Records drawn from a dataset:
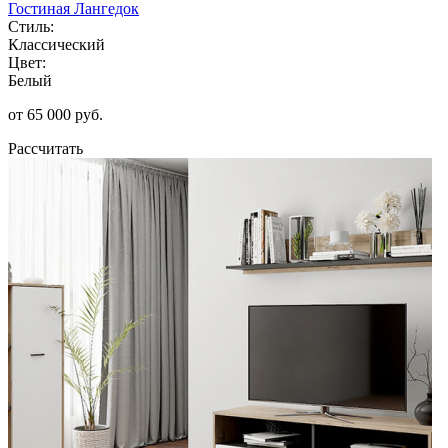
Гостиная Лангедок
Стиль:
Классический
Цвет:
Белый
от 65 000 руб.
Рассчитать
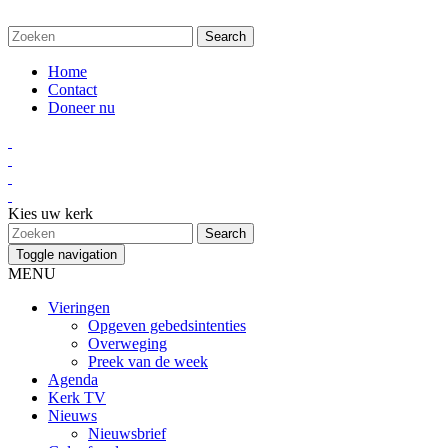
Home
Contact
Doneer nu
Kies uw kerk
Toggle navigation
MENU
Vieringen
Opgeven gebedsintenties
Overweging
Preek van de week
Agenda
Kerk TV
Nieuws
Nieuwsbrief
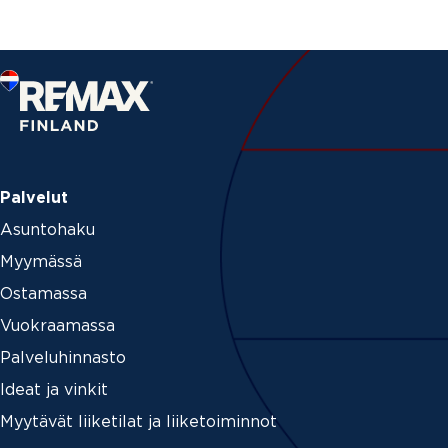
Palvelut
Asuntohaku
Myymässä
Ostamassa
Vuokraamassa
Palveluhinnasto
Ideat ja vinkit
Myytävät liiketilat ja liiketoiminnot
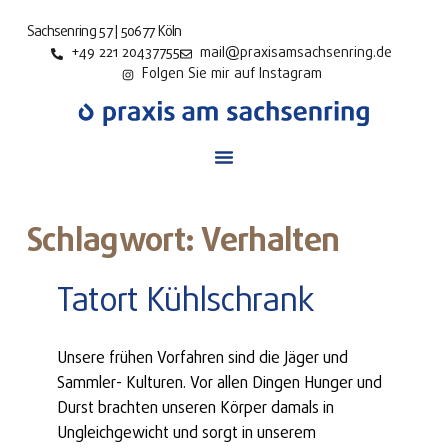
Sachsenring 57 | 50677 Köln
+49 221 20437755
mail@praxisamsachsenring.de
Folgen Sie mir auf Instagram
Schlagwort: Verhalten
Tatort Kühlschrank
Unsere frühen Vorfahren sind die Jäger und
Sammler- Kulturen. Vor allen Dingen Hunger und
Durst brachten unseren Körper damals in
Ungleichgewicht und sorgt in unserem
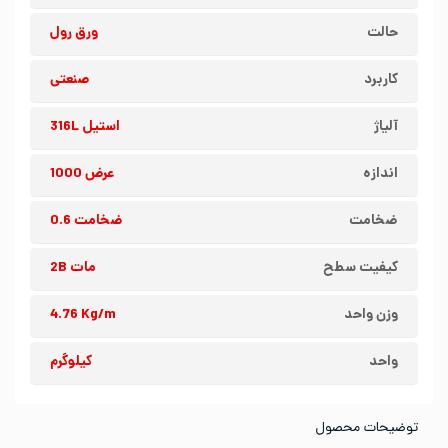
حالت
ورق رول
کاربرد
صنعتی
آلیاژ
استیل 316L
اندازه
عرض 1000
ضخامت
ضخامت 0.6
کیفیت سطح
مات 2B
وزن واحد
4.76 Kg/m
واحد
کیلوگرم
توضیحات محصول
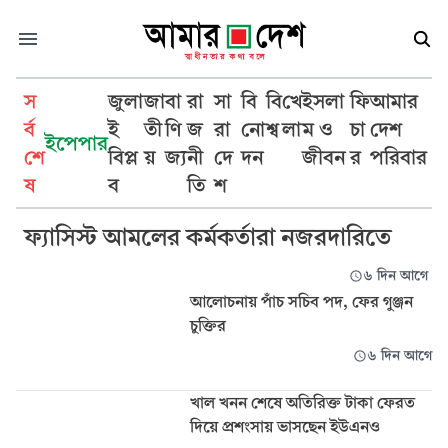
স
জুলা
জা
বা
রা
সা
বি
বি
খে
ইসলা
ফি
আমার
র্ব
ই
তী
ণি
জ
রা
নো
শ্ব
লা
ম ও
চা
দেশ
ইপেপার
শে
বিপ্ল
য়
জ্য
নী
দে
দন
জীবন
র
পরিবার
প্রশাসন
ষ
ব
তি
শ
ফ্যাসিস্ট আমলের কর্মকর্তারা নজরদারিতে
৬ দিন আগে
আলোচনায় পাঁচ সচিব পদ, ফের গুঞ্জন
চুক্তির
৬ দিন আগে
খাল খনন শেষে অতিরিক্ত টাকা ফেরত
দিয়ে প্রশংসায় ভাসছেন ইউএনও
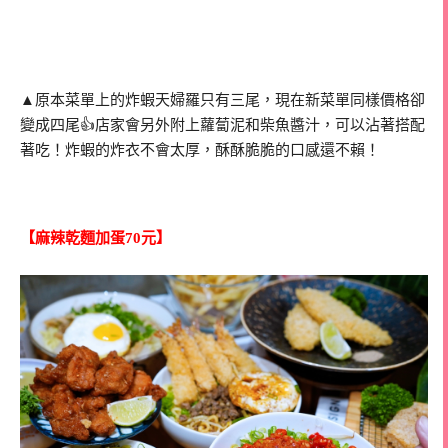
▲原本菜單上的炸蝦天婦羅只有三尾，現在新菜單同樣價格卻
變成四尾👍店家會另外附上蘿蔔泥和柴魚醬汁，可以沾著搭配
著吃！炸蝦的炸衣不會太厚，酥酥脆脆的口感還不賴！
【麻辣乾麵加蛋70元】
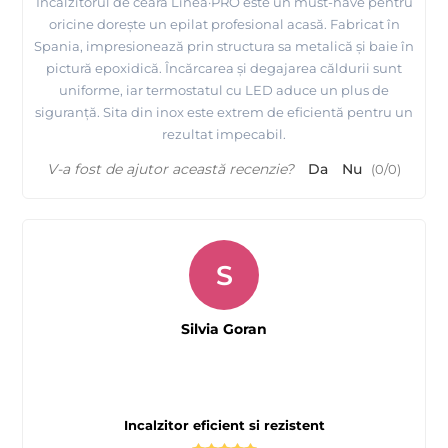
Incalzitorul de ceară Linea·PRO este un must-have pentru
oricine dorește un epilat profesional acasă. Fabricat în
Spania, impresionează prin structura sa metalică și baie în
pictură epoxidică. Încărcarea și degajarea căldurii sunt
uniforme, iar termostatul cu LED aduce un plus de
siguranță. Sita din inox este extrem de eficientă pentru un
rezultat impecabil.
V-a fost de ajutor această recenzie?
Da
Nu
(
0
/
0
)
S
Silvia Goran
Incalzitor eficient si rezistent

**What the exercise asks**
Write out the entries above verbatim, without pictures.

**Response to this task**
Гостиная Лангедок
Стиль:
Классический
Цвет:
Белый
от 65 000 руб.
Рассчитать
Home
Contact
Doneer nu
Kies uw kerk
Toggle navigation
MENU
Vieringen
Opgeven gebedsintenties
Overweging
Preek van de week
Agenda
Kerk TV
Nieuws
Nieuwsbrief
Palvelut
Asuntohaku
Myymässä
Ostamassa
Vuokraamassa
Palveluhinnasto
Ideat ja vinkit
Myytävät liiketilat ja liiketoiminnot
Sachsenring 57 | 50677 Köln
+49 221 20437755
mail@praxisamsachsenring.de
Folgen Sie mir auf Instagram
Schlagwort: Verhalten
Tatort Kühlschrank
Unsere frühen Vorfahren sind die Jäger und
Sammler- Kulturen. Vor allen Dingen Hunger und
Durst brachten unseren Körper damals in
Ungleichgewicht und sorgt in unserem
حالت
ورق رول
کاربرد
صنعتی
آلیاژ
استیل 316L
اندازه
عرض 1000
ضخامت
ضخامت 0.6
کیفیت سطح
مات 2B
وزن واحد
4.76 Kg/m
واحد
کیلوگرم
توضیحات محصول
স
জুলা
জা
বা
রা
সা
বি
বি
খে
ইসলা
ফি
আমার
র্ব
ই
তী
ণি
জ
রা
নো
শ্ব
লা
ম ও
চা
দেশ
ইপেপার
শে
বিপ্ল
য়
জ্য
নী
দে
দন
জীবন
র
পরিবার
প্রশাসন
ষ
ব
তি
শ
ফ্যাসিস্ট আমলের কর্মকর্তারা নজরদারিতে
৬ দিন আগে
আলোচনায় পাঁচ সচিব পদ, ফের গুঞ্জন
চুক্তির
৬ দিন আগে
খাল খনন শেষে অতিরিক্ত টাকা ফেরত
দিয়ে প্রশংসায় ভাসছেন ইউএনও
▲原本菜單上的炸蝦天婦羅只有三尾，現在新菜單同樣價格卻
變成四尾👍店家會另外附上蘿蔔泥和柴魚醬汁，可以沾著搭配
著吃！炸蝦的炸衣不會太厚，酥酥脆脆的口感還不賴！
【麻辣乾麵加蛋70元】
Incalzitorul de ceară Linea·PRO este un must-have pentru
oricine dorește un epilat profesional acasă. Fabricat în
Spania, impresionează prin structura sa metalică și baie în
pictură epoxidică. Încărcarea și degajarea căldurii sunt
uniforme, iar termostatul cu LED aduce un plus de
siguranță. Sita din inox este extrem de eficientă pentru un
rezultat impecabil.
V-a fost de ajutor această recenzie?
Da
Nu
(
0
/
0
)
S
Silvia Goran
Incalzitor eficient si rezistent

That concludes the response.